Discover what the earliest Islamic texts say that Muhammad said and did, and see just how far he was from a seeker after “multicultural harmony,” in the first chapter of The History of Jihad, and more fully in The Truth About Muhammad.
What the Muslim “reformer” Mustafa Akyol says is also interesting: he says Cole is “demonstrably right in concluding that Islamic orthodoxy deviated from its foundations by ‘abrogating’ the peaceful and tolerant verses of the Quran.”
But this idea goes back to the second Islamic century. Muhammad’s earliest biographer, an eighth-century Muslim named Ibn Ishaq, explains the progression of Qur’anic revelation about warfare. First, he explains, Allah allowed Muslims to wage defensive warfare. But that was not Allah’s last word on the circumstances in which Muslims should fight. Ibn Ishaq explains offensive jihad by invoking a Qur’anic verse: “Then God sent down to him: ‘Fight them so that there be no more seduction,’ i.e. until no believer is seduced from his religion. ‘And the religion is God’s’, i.e. Until God alone is worshipped.” The Qur’an verse Ibn Ishaq quotes here (2:193) commands much more than defensive warfare: Muslims must fight until “the religion is God’s” — that is, until Allah alone is worshipped. Ibn Ishaq gives no hint that that command died with the seventh century.

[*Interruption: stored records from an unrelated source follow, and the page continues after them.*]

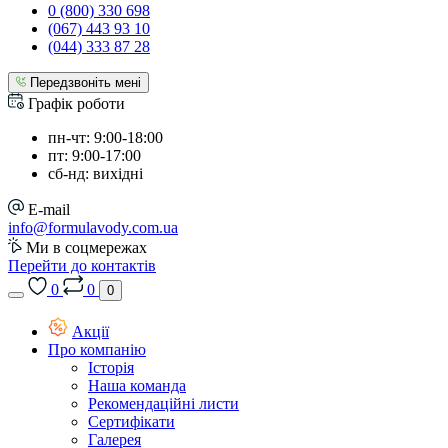
0 (800) 330 698
(067) 443 93 10
(044) 333 87 28
Передзвоніть мені
Графік роботи
пн-чт: 9:00-18:00
пт: 9:00-17:00
сб-нд: вихідні
E-mail
info@formulavody.com.ua
Ми в соцмережах
Перейти до контактів
0
0
0
Акції
Про компанію
Історія
Наша команда
Рекомендаційні листи
Сертифікати
Галерея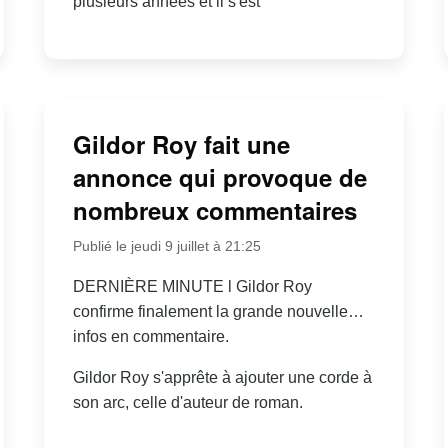
plusieurs années et il s'est
Gildor Roy fait une
annonce qui provoque de
nombreux commentaires
Publié le jeudi 9 juillet à 21:25
DERNIÈRE MINUTE l Gildor Roy
confirme finalement la grande nouvelle…
infos en commentaire.
Gildor Roy s'apprête à ajouter une corde à
son arc, celle d'auteur de roman.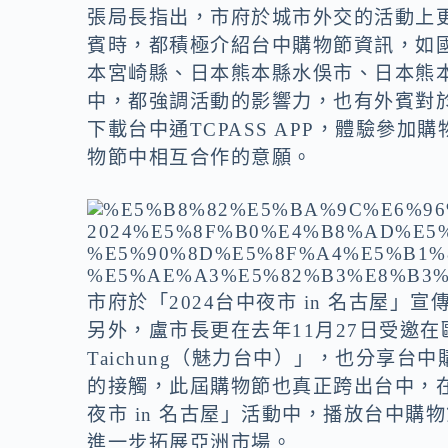
張局長指出，市府於城市外交的活動上
賓時，都積極介紹台中購物節資訊，如國際
本宮崎縣、日本熊本縣水俁市、日本熊
中，都強調活動的影響力，也有外賓對
下載台中通TCPASS APP，體驗參
物節中相互合作的意願。
市府於「2024台中夜市 in 名古屋」宣
另外，盧市長更在去年11月27日受邀在歐洲
Taichung（魅力台中）」，也分享
的接觸，此屆購物節也真正跨出台中，在
夜市 in 名古屋」活動中，播放台中
進一步拓展亞洲市場。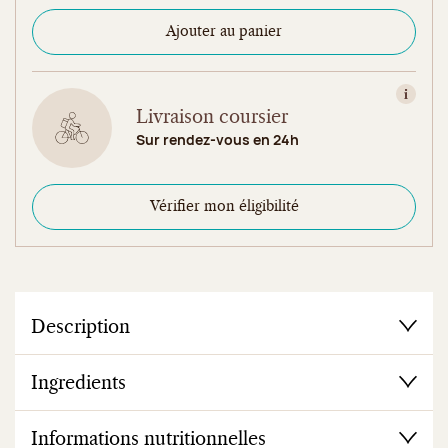
Ajouter au panier
Consult
Livraison coursier
Sur rendez-vous en 24h
Vérifier mon éligibilité
Description
Ingredients
Informations nutritionnelles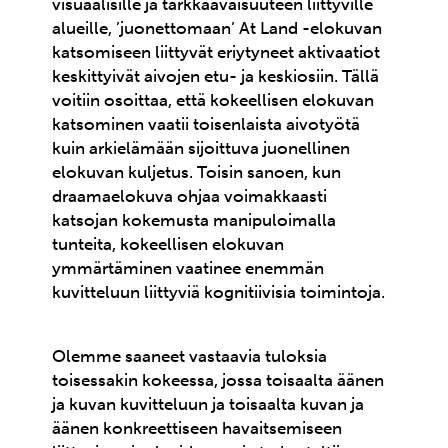
visuaalisille ja tarkkaavaisuuteen liittyville
alueille, ’juonettomaan’ At Land -elokuvan
katsomiseen liittyvät eriytyneet aktivaatiot
keskittyivät aivojen etu- ja keskiosiin. Tällä
voitiin osoittaa, että kokeellisen elokuvan
katsominen vaatii toisenlaista aivotyötä
kuin arkielämään sijoittuva juonellinen
elokuvan kuljetus. Toisin sanoen, kun
draamaelokuva ohjaa voimakkaasti
katsojan kokemusta manipuloimalla
tunteita, kokeellisen elokuvan
ymmärtäminen vaatinee enemmän
kuvitteluun liittyviä kognitiivisia toimintoja.
Olemme saaneet vastaavia tuloksia
toisessakin kokeessa, jossa toisaalta äänen
ja kuvan kuvitteluun ja toisaalta kuvan ja
äänen konkreettiseen havaitsemiseen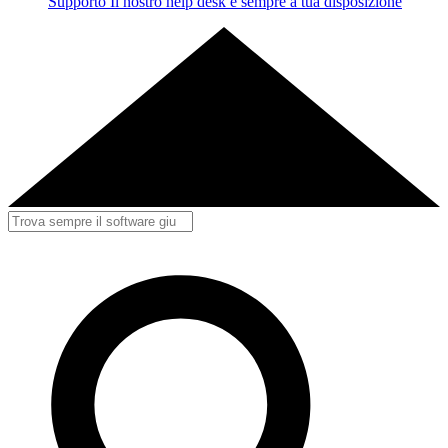
Supporto
Il nostro help desk è sempre a tua disposizione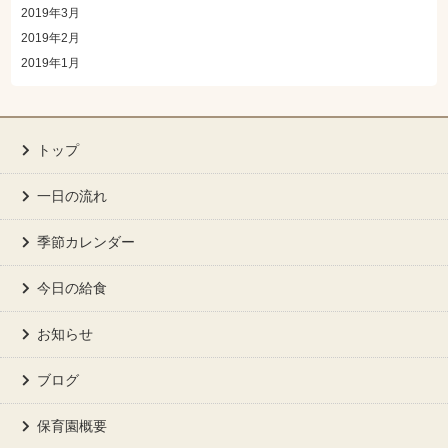
2019年3月
2019年2月
2019年1月
トップ
一日の流れ
季節カレンダー
今日の給食
お知らせ
ブログ
保育園概要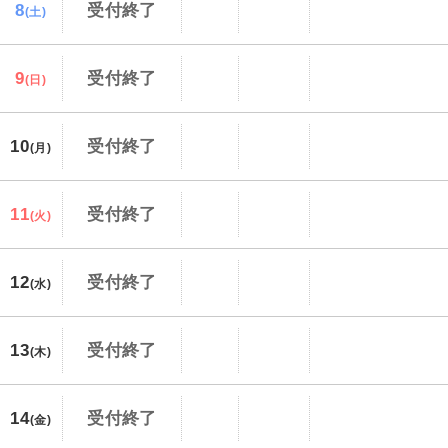
8
受付終了
(土)
9
受付終了
(日)
10
受付終了
(月)
11
受付終了
(火)
12
受付終了
(水)
13
受付終了
(木)
14
受付終了
(金)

So Akyol would have us believe that “Islamic orthodoxy” went wrong in the eighth century and hasn’t been right since. Now at last Mustafa Akyol has come along to give us the true Islam, and not a moment too soon.
“11 New Books We Recommend This Week,” New York Times, January 3, 2019:
MUHAMMAD: Prophet of Peace Amid the Clash of Empires, by Juan Cole. (Nation, $28.) Cole offers an ambitiously revisionist picture of the father of Islam, replacing the idea of a militant leader with one of a peacemaker who wanted only to preach his monotheism freely and even sought “multicultural” harmony. Writing in the Book Review, Mustafa Akyol calls it “eruditely informative” and says Cole is “demonstrably right in concluding that Islamic orthodoxy deviated from its foundations by ‘abrogating’ the peaceful and tolerant verses of the Quran.”